====== MATERIAL PROVIDED
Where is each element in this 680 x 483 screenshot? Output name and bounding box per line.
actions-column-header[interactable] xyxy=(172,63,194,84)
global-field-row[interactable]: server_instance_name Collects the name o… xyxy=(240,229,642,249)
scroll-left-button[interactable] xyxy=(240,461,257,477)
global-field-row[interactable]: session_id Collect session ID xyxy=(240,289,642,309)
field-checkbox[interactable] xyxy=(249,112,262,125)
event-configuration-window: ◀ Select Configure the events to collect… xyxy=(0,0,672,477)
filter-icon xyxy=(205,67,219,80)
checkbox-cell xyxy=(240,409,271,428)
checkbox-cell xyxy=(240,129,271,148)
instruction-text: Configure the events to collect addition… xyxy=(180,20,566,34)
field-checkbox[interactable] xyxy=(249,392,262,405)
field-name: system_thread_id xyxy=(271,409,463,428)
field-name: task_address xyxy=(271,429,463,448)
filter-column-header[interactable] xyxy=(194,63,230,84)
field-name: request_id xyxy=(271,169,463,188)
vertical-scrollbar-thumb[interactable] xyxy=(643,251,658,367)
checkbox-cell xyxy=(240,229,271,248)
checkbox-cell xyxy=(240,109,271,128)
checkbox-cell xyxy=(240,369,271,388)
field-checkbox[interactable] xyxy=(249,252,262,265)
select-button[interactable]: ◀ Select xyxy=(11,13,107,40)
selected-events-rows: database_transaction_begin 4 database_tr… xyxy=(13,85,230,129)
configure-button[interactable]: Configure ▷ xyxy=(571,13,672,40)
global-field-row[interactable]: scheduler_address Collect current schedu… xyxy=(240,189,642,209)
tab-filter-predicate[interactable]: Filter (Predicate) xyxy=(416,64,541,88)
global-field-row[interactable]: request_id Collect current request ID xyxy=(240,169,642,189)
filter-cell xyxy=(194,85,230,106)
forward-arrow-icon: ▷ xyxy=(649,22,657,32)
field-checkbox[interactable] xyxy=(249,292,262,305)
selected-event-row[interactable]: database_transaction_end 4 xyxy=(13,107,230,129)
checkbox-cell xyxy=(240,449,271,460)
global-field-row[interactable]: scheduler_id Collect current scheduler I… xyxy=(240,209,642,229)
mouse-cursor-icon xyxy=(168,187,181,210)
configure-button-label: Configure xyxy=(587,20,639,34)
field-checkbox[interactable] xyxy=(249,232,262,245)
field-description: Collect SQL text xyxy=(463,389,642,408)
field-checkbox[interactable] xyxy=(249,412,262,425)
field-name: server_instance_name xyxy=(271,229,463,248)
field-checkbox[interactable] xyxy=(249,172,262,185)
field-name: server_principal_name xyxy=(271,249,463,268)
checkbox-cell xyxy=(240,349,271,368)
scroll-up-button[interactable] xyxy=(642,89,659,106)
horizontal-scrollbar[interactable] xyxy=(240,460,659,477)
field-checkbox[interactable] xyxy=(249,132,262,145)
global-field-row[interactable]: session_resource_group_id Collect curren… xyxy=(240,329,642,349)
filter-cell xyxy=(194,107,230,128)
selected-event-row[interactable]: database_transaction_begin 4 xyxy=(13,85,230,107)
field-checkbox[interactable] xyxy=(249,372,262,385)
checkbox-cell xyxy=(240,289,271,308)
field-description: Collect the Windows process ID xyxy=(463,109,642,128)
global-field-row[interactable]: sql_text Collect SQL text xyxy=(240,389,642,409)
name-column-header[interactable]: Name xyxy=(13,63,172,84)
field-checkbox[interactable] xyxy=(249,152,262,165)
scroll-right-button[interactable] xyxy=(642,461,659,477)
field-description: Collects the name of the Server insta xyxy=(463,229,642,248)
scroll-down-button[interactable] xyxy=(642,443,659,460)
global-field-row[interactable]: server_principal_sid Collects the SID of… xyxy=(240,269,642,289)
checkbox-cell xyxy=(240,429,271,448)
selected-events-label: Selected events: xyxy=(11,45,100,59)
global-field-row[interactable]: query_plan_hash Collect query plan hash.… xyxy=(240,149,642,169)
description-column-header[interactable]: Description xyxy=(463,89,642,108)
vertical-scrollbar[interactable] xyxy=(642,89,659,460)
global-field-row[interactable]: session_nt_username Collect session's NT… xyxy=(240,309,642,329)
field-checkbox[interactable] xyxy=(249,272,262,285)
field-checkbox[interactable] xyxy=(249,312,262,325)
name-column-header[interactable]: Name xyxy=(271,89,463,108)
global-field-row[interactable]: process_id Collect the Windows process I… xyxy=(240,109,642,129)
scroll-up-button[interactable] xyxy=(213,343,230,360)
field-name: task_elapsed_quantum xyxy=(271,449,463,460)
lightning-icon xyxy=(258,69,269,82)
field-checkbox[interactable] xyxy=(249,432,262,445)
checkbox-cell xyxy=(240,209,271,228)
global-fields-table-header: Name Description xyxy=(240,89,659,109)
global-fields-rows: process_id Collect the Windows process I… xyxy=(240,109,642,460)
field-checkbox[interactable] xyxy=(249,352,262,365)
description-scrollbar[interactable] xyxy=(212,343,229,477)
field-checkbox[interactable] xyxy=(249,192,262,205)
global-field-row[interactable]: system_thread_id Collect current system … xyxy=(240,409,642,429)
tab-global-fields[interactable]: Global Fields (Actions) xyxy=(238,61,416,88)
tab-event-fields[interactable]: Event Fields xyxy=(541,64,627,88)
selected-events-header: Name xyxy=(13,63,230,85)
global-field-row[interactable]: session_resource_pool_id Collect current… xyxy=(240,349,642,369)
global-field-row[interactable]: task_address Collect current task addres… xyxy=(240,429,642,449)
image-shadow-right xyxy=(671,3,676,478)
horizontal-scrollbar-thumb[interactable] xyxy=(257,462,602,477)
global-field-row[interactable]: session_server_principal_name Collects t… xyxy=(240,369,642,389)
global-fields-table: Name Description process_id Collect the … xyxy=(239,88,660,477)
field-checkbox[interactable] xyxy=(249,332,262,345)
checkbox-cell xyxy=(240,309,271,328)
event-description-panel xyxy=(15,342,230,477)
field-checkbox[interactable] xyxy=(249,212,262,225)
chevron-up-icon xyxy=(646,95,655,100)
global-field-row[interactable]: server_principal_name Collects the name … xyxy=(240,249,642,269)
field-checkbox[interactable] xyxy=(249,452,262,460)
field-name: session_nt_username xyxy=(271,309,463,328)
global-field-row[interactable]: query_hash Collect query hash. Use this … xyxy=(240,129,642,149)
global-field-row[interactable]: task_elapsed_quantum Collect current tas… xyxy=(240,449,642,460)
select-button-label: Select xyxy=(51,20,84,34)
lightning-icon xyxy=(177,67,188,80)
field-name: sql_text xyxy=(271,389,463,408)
============
- EXERCISE DIRECTIONS
Lines of the material may hold the string "vertical". Copy each one that does.

- PROBLEM SOLUTION
vertical-scrollbar-thumb[interactable] xyxy=(643,251,658,367)
vertical-scrollbar[interactable] xyxy=(642,89,659,460)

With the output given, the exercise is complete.